Il senatore in carica, il repubblicano John Cornyn, affronta la sfida politica più difficile della sua carriera nelle primarie repubblicane contro il procuratore generale del Texas Ken Paxton e il deputato Wesley Hunt. Sul fronte opposto c’è un duello molto atteso, che sta appassionando gli elettori democratici: quello tra il deputato statale, e candidato in ascesa, James Talarico e la combattiva deputata Jasmine Crockett. Entrambi puntano alla prima vittoria statale del loro partito da decenni.
La corsa elettorale - che ha già battuto record di spesa e registrato un’impennata nell’affluenza al voto anticipato - rappresenta un test di direzione politica e di eleggibilità per entrambi i partiti in Texas, oltre che un possibile anticipo delle dinamiche che potrebbero dominare le elezioni di metà mandato, in programma a novembre. “Stiamo guardando l’elefante nella stanza, ovvero, per la prima volta in una generazione,
Primarie competitive per il Senato degli Stati Uniti su entrambi i fronti”, ha dichiarato al The Hill il consulente repubblicano texano Vinny Minchillo. Il seggio di Cornyn è stato a lungo considerato sicuro per i conservatori, ma il senatore al suo quarto mandato sta lanciando l’allarme sostenendo che il suo posto è a rischio, mentre Paxton, esponente di punta del movimento Maga e coinvolto in scandali finanziari, è in testa nei sondaggi.

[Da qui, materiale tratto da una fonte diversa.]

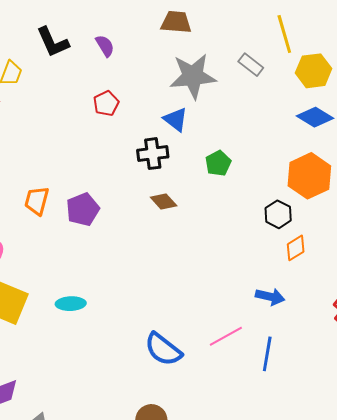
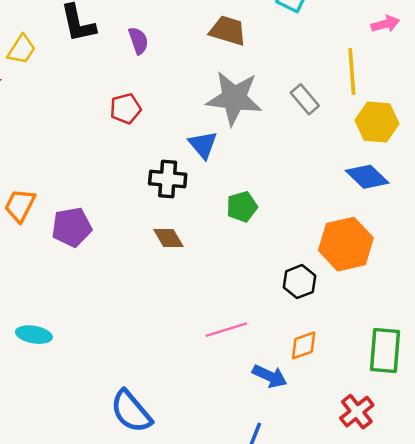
orange diamond: (296, 248) -> (304, 345), moved
pink line: (226, 336) -> (226, 330), moved

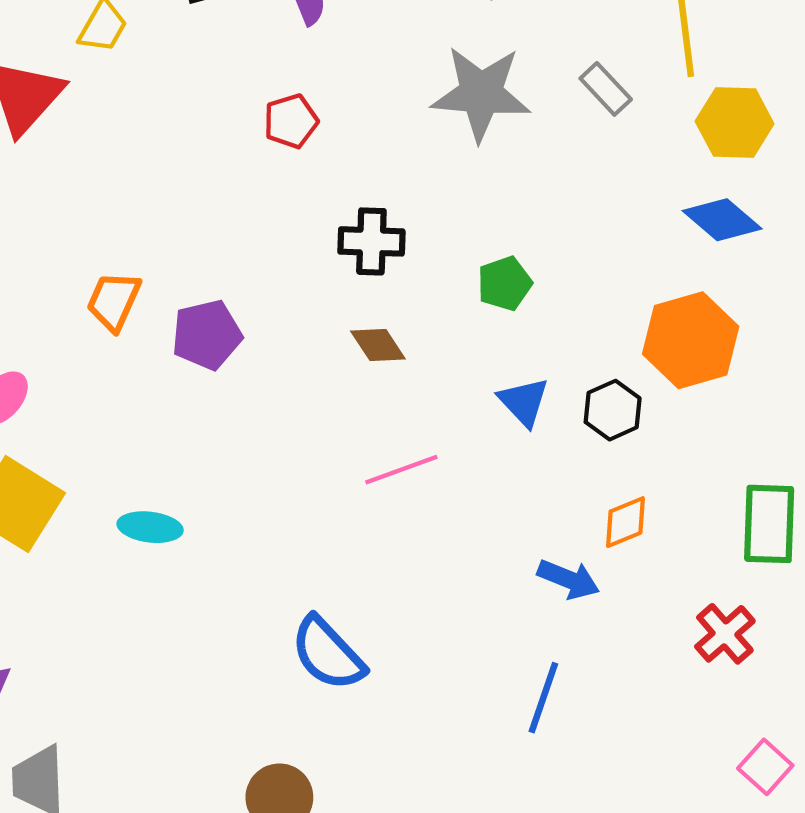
blue triangle: (203, 145) -> (524, 402), moved
pink line: (226, 330) -> (401, 470), moved

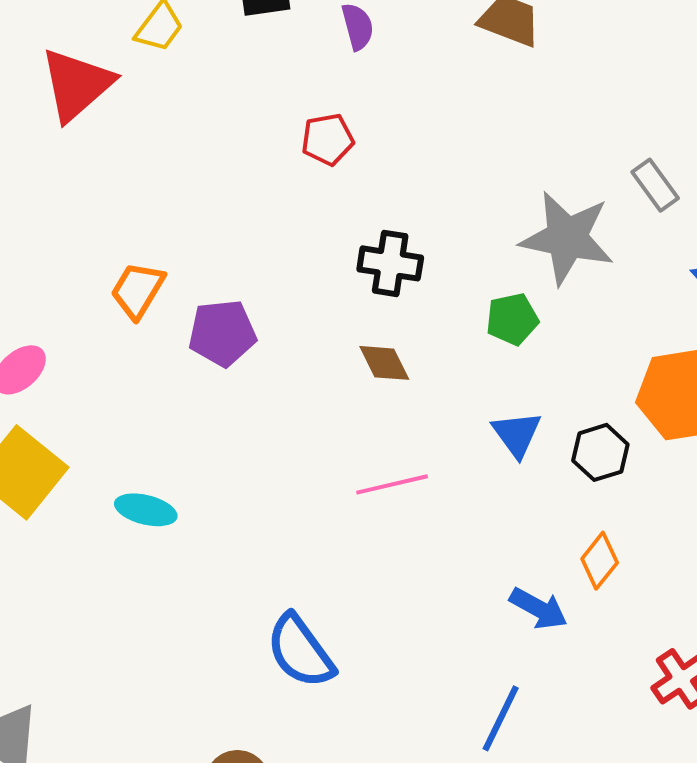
gray rectangle: (606, 89) -> (655, 185), moved
gray star: (481, 93) -> (567, 238), moved
orange diamond: (625, 522) -> (600, 561), turned -36

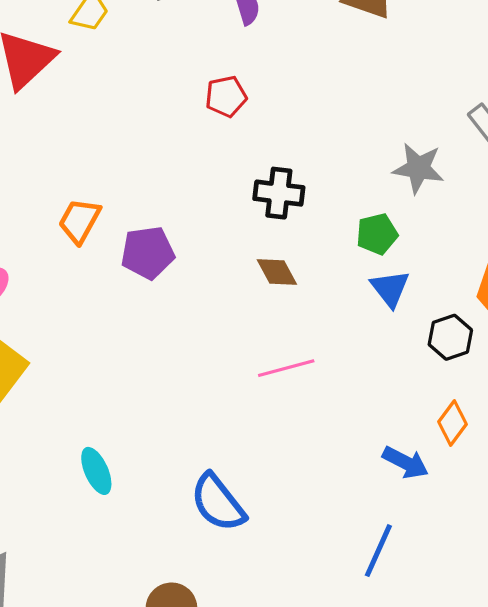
gray star: (567, 238) -> (418, 168), size x0.7
blue triangle: (517, 434) -> (390, 288), moved
cyan ellipse: (146, 510) -> (96, 471), moved, turned 54

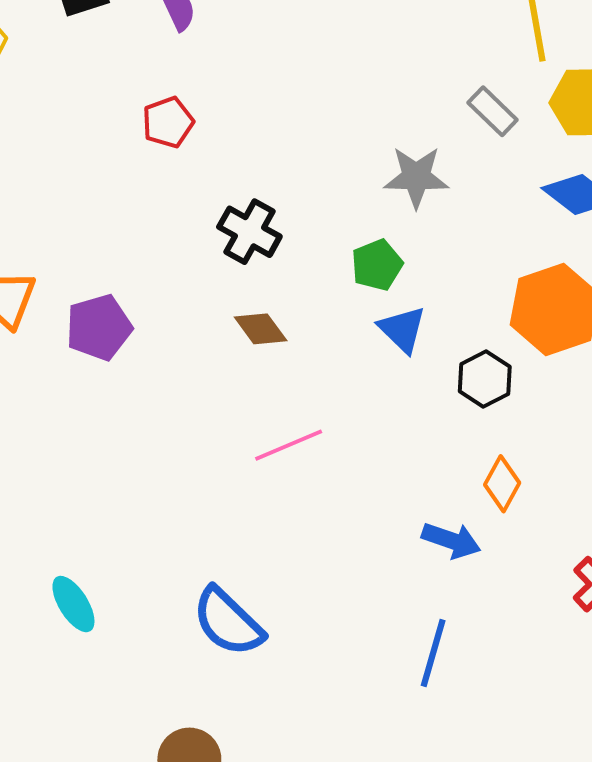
black cross: (279, 193) -> (249, 232), turned 30

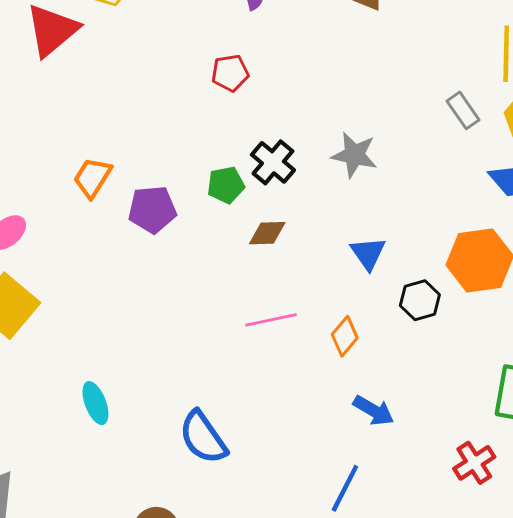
gray star: (416, 177) -> (354, 155), moved
green pentagon: (377, 265) -> (226, 185), moved
brown diamond: (261, 329) -> (267, 233), turned -66
orange diamond: (502, 484) -> (345, 336), moved

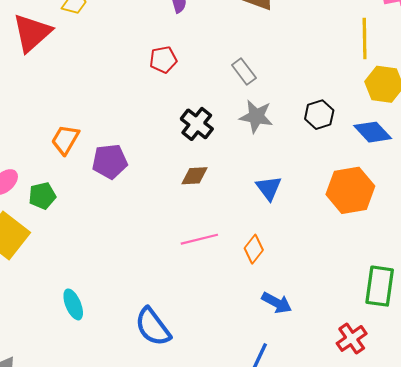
gray rectangle: (463, 110) -> (244, 71), moved
green pentagon: (226, 185) -> (42, 196), moved
black hexagon: (420, 300) -> (319, 115), moved

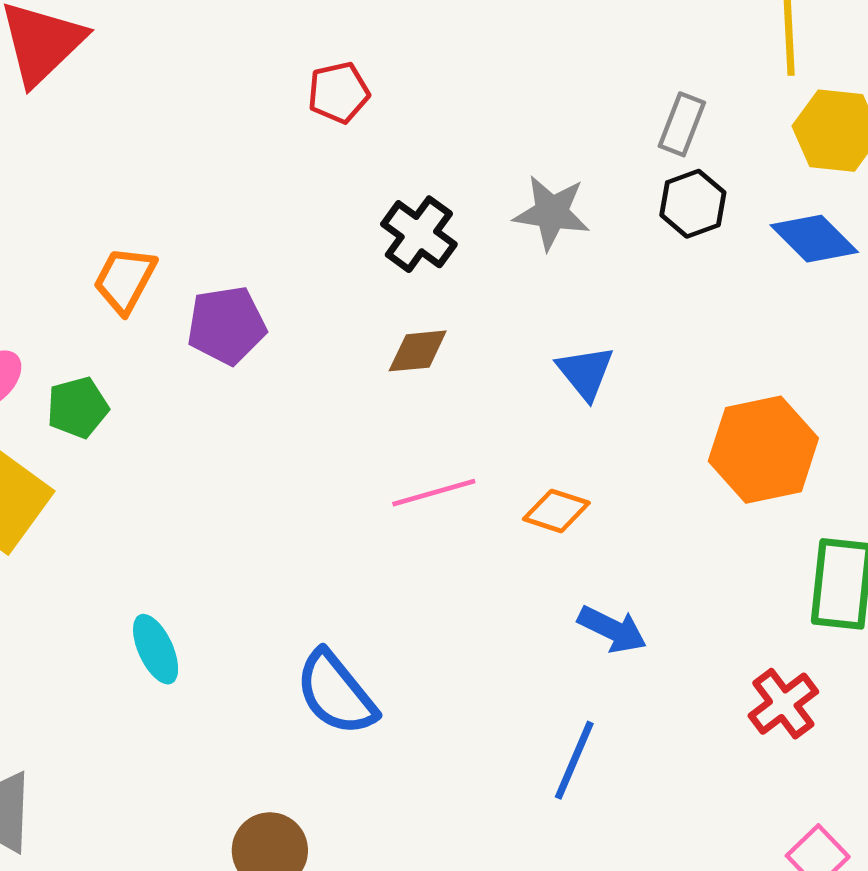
gray rectangle: (244, 71) -> (682, 124), moved, turned 60
orange hexagon: (350, 190) -> (763, 450), moved
orange diamond: (254, 249) -> (556, 511), turned 72

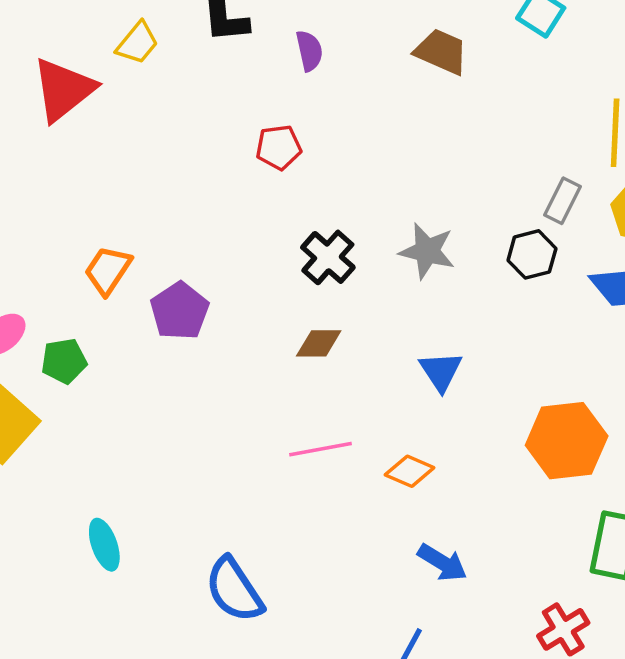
gray rectangle: (682, 124) -> (563, 201), moved
purple pentagon: (226, 325) -> (180, 311), turned -30

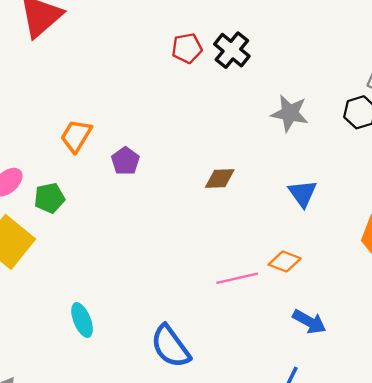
black cross: (328, 257) -> (232, 50), moved
purple pentagon: (180, 311) -> (125, 161), size x0.7
pink line: (320, 449) -> (237, 278), moved

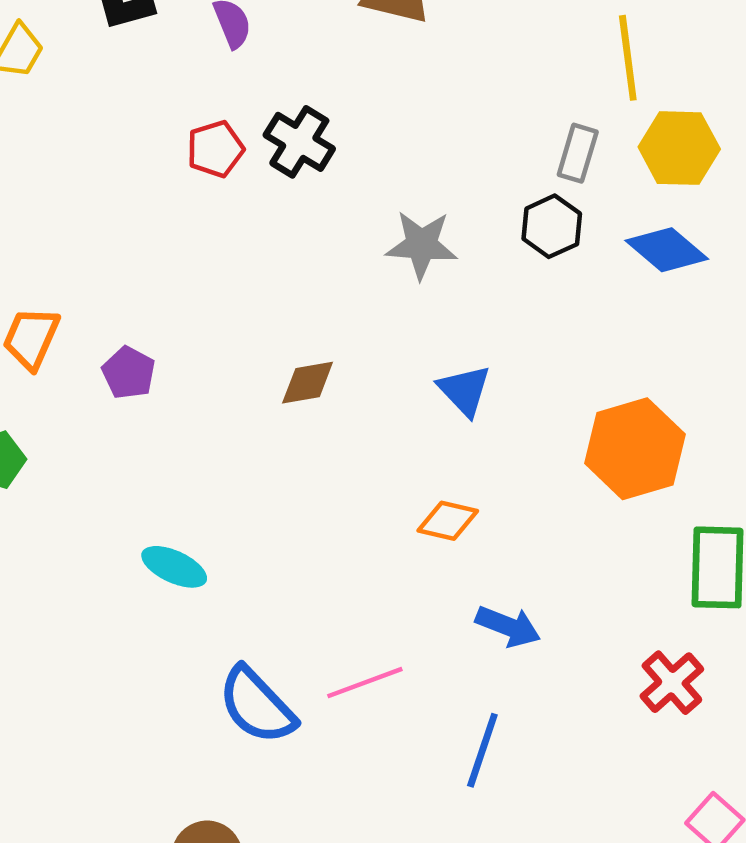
pink line: (237, 278) -> (365, 683), moved
cyan ellipse: (82, 320) -> (174, 567), moved, turned -36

Decision Desk HQ indica Paxton in vantaggio di quattro punti, con il 39% contro il 35% di Cornyn. Ma poiché nessuno dei due ha superato il 50%, si prevede un ballottaggio il 26 maggio. Il terzo candidato, Hunt, è al 17% e fuori dai giochi.
Le primarie repubblicane rappresentano anche un test per i Maga spaccati a metà sull’attacco condotto in Iran. “C’è un divario generazionale tra i sostenitori Maga su questo. Gli elettori più anziani lo sostengono, quelli più giovani no”, ha dichiarato a Politico l’influente podcaster Maga Jack Posobiec.
“I sostenitori Maga della Generazione Z vogliono arresti nel caso Epstein, deportazioni e aiuti economici, non guerra”. Secondo Posobiec, l’attacco contro l’Iran potrebbe alienare la base e danneggiare i repubblicani nelle prossime elezioni di medio termine del 2026: “L’anno scorso, Charlie Kirk ci ha detto che le giovani generazioni di americani sono molto più interessate alla politica interna che alla gestione dei conflitti internazionali e non possiamo dimenticarlo in un anno di elezioni di metà mandato”.
Secondo gli analisti, l’inquietudine, almeno per ora, è più un rumore che una rivolta: le critiche provengono principalmente dalla “classe chiacchierona” della base Maga e non dai leader eletti repubblicani. È troppo presto, tuttavia, per dire come si sentiranno gli elettori Maga a lungo termine, in quanto questa operazione appare come una violazione diretta di un’importante promessa elettorale repubblicana di rimanere fuori dagli impegni all’estero.